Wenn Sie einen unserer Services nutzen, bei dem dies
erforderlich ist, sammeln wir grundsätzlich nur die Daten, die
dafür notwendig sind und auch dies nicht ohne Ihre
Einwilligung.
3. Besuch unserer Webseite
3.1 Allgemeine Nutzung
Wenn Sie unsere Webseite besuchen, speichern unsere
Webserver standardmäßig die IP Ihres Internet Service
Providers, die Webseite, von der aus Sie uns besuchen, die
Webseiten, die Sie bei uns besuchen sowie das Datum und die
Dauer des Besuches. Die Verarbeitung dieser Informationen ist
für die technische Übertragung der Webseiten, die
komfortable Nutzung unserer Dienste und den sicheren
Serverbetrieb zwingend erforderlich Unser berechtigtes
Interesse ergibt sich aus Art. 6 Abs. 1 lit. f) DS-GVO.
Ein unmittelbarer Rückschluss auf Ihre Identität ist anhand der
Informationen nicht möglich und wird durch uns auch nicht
——————
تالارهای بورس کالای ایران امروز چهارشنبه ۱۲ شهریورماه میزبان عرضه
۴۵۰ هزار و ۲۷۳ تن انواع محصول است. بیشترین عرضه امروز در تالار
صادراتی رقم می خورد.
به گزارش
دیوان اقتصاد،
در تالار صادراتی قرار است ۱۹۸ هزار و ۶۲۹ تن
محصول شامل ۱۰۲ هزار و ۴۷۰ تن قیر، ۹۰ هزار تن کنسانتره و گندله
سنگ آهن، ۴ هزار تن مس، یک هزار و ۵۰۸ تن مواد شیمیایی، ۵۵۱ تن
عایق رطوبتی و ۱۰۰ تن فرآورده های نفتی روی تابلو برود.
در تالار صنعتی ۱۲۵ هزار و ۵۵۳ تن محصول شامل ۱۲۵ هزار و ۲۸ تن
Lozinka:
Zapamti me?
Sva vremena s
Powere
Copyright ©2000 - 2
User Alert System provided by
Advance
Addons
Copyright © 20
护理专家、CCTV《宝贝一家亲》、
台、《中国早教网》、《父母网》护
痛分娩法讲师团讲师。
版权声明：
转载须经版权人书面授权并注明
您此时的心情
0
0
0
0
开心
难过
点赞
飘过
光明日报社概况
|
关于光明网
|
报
——————
Your goal:
Leave out every line above except those from the line with "komfortable Nutzung unserer" up to and including the line with "Informationen nicht möglich", and copy those exactly.

Task answer:
komfortable Nutzung unserer Dienste und den sicheren
Serverbetrieb zwingend erforderlich Unser berechtigtes
Interesse ergibt sich aus Art. 6 Abs. 1 lit. f) DS-GVO.
Ein unmittelbarer Rückschluss auf Ihre Identität ist anhand der
Informationen nicht möglich und wird durch uns auch nicht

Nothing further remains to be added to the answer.